More laughter sounded, but from above.

Aidan stiffened, still reeling. His knees seemed useless, and he had to fight to stand. He looked toward the cruel, taunting laughter, and saw a black energy spiraling into the sky. Aidan had just beheaded an inconsequential being—and his father's power remained intact.

Moray had returned. But what was he, now?

 

B
RIE PACED OUTSIDE OF
A
IDAN'S TENT
. It was growing dark. Most of the men had returned from the battlefield after noon, all bloodied, many wounded, but the majority of them pleased, clearly having enjoyed a bloody battle to the death.

Where was Aidan?

She had been vomiting all afternoon. The brutality of the battle, the cruelty and death, swirled over her, through her, making her dizzy and faint. So much violence was on the plain below that she couldn't block it out, nor could she isolate what was happening to Aidan. Her empathy was a curse she might not survive. She thought she had felt every blow delivered that day.

God, where was he?

She began to shake with the depth of her fear for him. It would be dusk soon. She had expected some kind of brief engagement, but the sound of medieval artillery—the explosions made by mortars, the clash of swords, the screams of horses—had awoken her at dawn.

Now the camp was raucous, the men celebrating. Fires were roaring, instruments like flutes and fiddles were playing. Women laughed, the men were drunk and loud and some were actually fornicating out in the open with the camp women, who seemed to be enjoying it.

Brie ran up to almost every soldier who passed, begging for word on Aidan. Every reply was the same. “He still fights, lady.”

But she knew the battle was over, because she couldn't hear swords clashing, or gunfire, or cannons. And suddenly she couldn't stand upright.

Brie collapsed, screaming, the skin on her arm burning as if it had been torn off. And then another terrible lash seemed to flay her chest and belly, leaving it raw and burning, as if on fire. She clutched her abdomen. Looking down she expected to see blood, but nothing was there except the tunic she'd belted over her modern clothes.

Aidan was injured.

And then her knees seemed to break into a million pieces. She went down, moaning in agony. Suddenly Will was beside her. “Lady? What passes? Is it poison?” he cried.

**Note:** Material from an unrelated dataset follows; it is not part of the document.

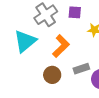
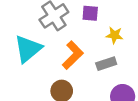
gray rectangle: (81, 69) -> (106, 64), moved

She was briefly blinded by the pain. After all she had withstood that day, she was incapable of movement, incapable of making a sound. Brie stared up at Will. Aidan had just been terribly wounded. Her vision blurred with tears.

“Dinna move,” Will said.

Brie closed her eyes, finally breathing. She did not know how long she lay there, but at some point she opened her eyes, meeting a blue-black night sky that was winking with stars. The moon was nearly full tonight, and it was starkly white. The torment was fading.

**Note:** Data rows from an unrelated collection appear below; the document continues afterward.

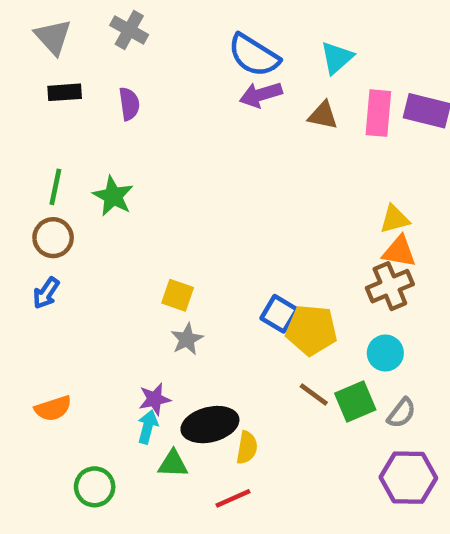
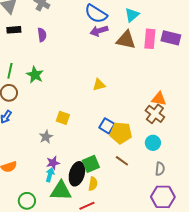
brown triangle: (323, 115) -> (126, 40), size x1.5
yellow triangle: (395, 219) -> (99, 85), moved
brown cross: (390, 286) -> (155, 114), turned -30
gray star: (187, 339) -> (46, 137), moved
green square: (355, 401) -> (91, 164), moved
gray semicircle: (401, 413) -> (160, 169), turned -32
black ellipse: (210, 425) -> (77, 174), turned -60
green triangle: (173, 464) -> (61, 191), size x1.6

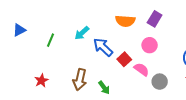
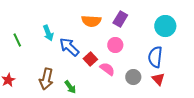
cyan arrow: (82, 33) -> (48, 33), turned -70
green line: (51, 40) -> (17, 40), turned -48
gray circle: (160, 82) -> (133, 77), moved

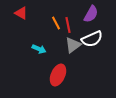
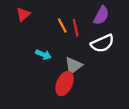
red triangle: (21, 13) -> (23, 14), turned 48
gray triangle: (73, 45) -> (73, 66), moved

Will sat beside her and cried, “Thank Jesus.”

Brie sat up, aching in every fiber of her being.
What had happened to him?
“Is Aidan back?”

Will's face tightened.

Brie covered her face with her hands—and then she heard hoofbeats.

Will stood, surprised. “'Tis the black stud. He bears our master!”

Brie staggered upright and saw the black stallion cantering toward them, Aidan astride. She cried out, rushing forward, overcome with relief.

But her relief was short-lived. The horse halted, and Aidan stared down at her. She took one look at his blood-soaked tunic, then at his crimson left arm, and became faint. “Can you get down?” How utterly calm she sounded.

“Aye.” He slid from the horse as if he had a sprained ankle, nothing more.

She now saw his swollen, black-and-purple knees. “Oh, God,” she gasped.

“I'm fine,” he said. He handed Will the horse and strode to the tent, not even limping. The flap closed behind him.